Saved entries

|---|

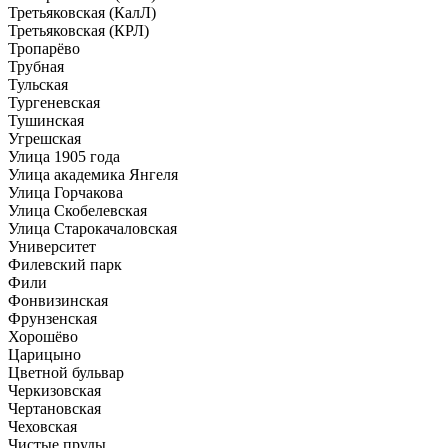
Третьяковская (КалЛ)
Третьяковская (КРЛ)
Тропарёво
Трубная
Тульская
Тургеневская
Тушинская
Угрешская
Улица 1905 года
Улица академика Янгеля
Улица Горчакова
Улица Скобелевская
Улица Старокачаловская
Университет
Филевский парк
Фили
Фонвизинская
Фрунзенская
Хорошёво
Царицыно
Цветной бульвар
Черкизовская
Чертановская
Чеховская
Чистые пруды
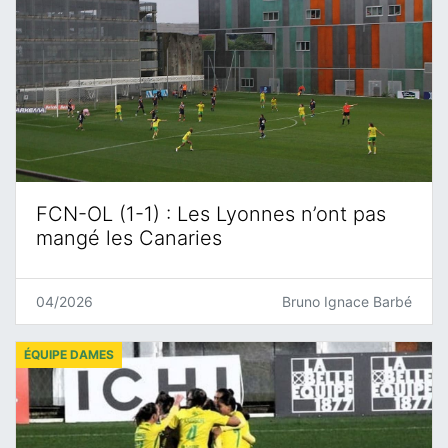
FCN-OL (1-1) : Les Lyonnes n’ont pas
mangé les Canaries
04/2026
Bruno Ignace Barbé
ÉQUIPE DAMES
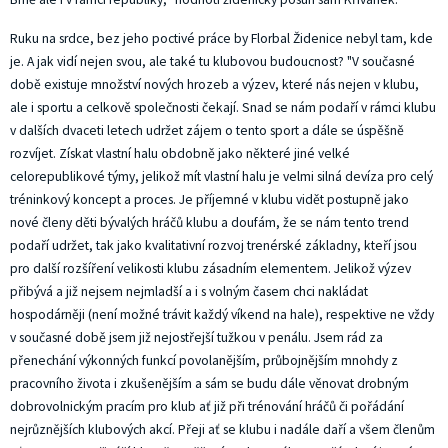
Ruku na srdce, bez jeho poctivé práce by Florbal Židenice nebyl tam, kde
je. A jak vidí nejen svou, ale také tu klubovou budoucnost? "V současné
době existuje množství nových hrozeb a výzev, které nás nejen v klubu,
ale i sportu a celkově společnosti čekají. Snad se nám podaří v rámci klubu
v dalších dvaceti letech udržet zájem o tento sport a dále se úspěšně
rozvíjet. Získat vlastní halu obdobně jako některé jiné velké
celorepublikové týmy, jelikož mít vlastní halu je velmi silná devíza pro celý
tréninkový koncept a proces. Je příjemné v klubu vidět postupně jako
nové členy děti bývalých hráčů klubu a doufám, že se nám tento trend
podaří udržet, tak jako kvalitativní rozvoj trenérské základny, kteří jsou
pro další rozšíření velikosti klubu zásadním elementem. Jelikož výzev
přibývá a již nejsem nejmladší a i s volným časem chci nakládat
hospodárněji (není možné trávit každý víkend na hale), respektive ne vždy
v současné době jsem již nejostřejší tužkou v penálu. Jsem rád za
přenechání výkonných funkcí povolanějším, průbojnějším mnohdy z
pracovního života i zkušenějším a sám se budu dále věnovat drobným
dobrovolnickým pracím pro klub ať již při trénování hráčů či pořádání
nejrůznějších klubových akcí. Přeji ať se klubu i nadále daří a všem členům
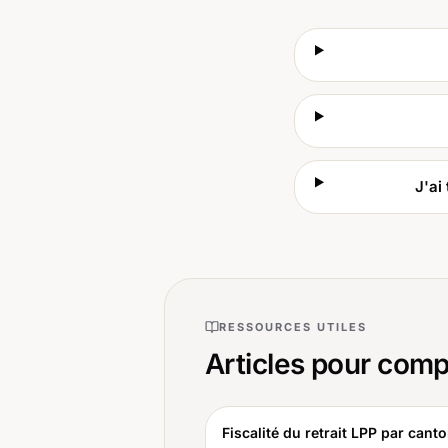
J'ai
RESSOURCES UTILES
Articles pour comp
Fiscalité du retrait LPP par canto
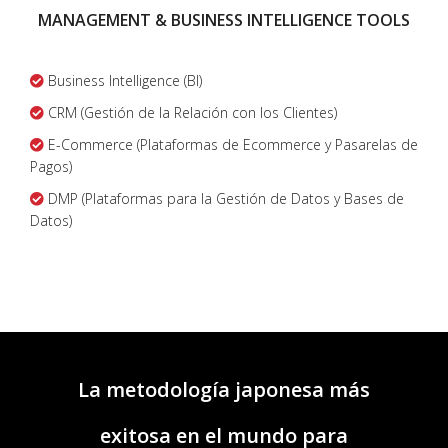
MANAGEMENT & BUSINESS INTELLIGENCE TOOLS
Business Intelligence (BI)
CRM (Gestión de la Relación con los Clientes)
E-Commerce (Plataformas de Ecommerce y Pasarelas de
Pagos)
DMP (Plataformas para la Gestión de Datos y Bases de
Datos)
La metodología japonesa más
exitosa en el mundo para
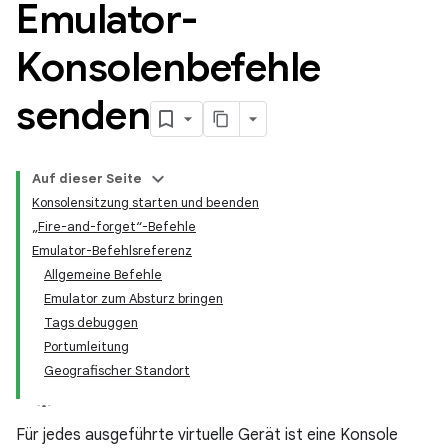
Emulator-
Konsolenbefehle
senden
Auf dieser Seite
Konsolensitzung starten und beenden
„Fire-and-forget“-Befehle
Emulator-Befehlsreferenz
Allgemeine Befehle
Emulator zum Absturz bringen
Tags debuggen
Portumleitung
Geografischer Standort
Für jedes ausgeführte virtuelle Gerät ist eine Konsole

|---|

Copy each line of the records that has "Plataformas" in it.

◆ **Reply to the exercise**:
E-Commerce (Plataformas de Ecommerce y Pasarelas de
DMP (Plataformas para la Gestión de Datos y Bases de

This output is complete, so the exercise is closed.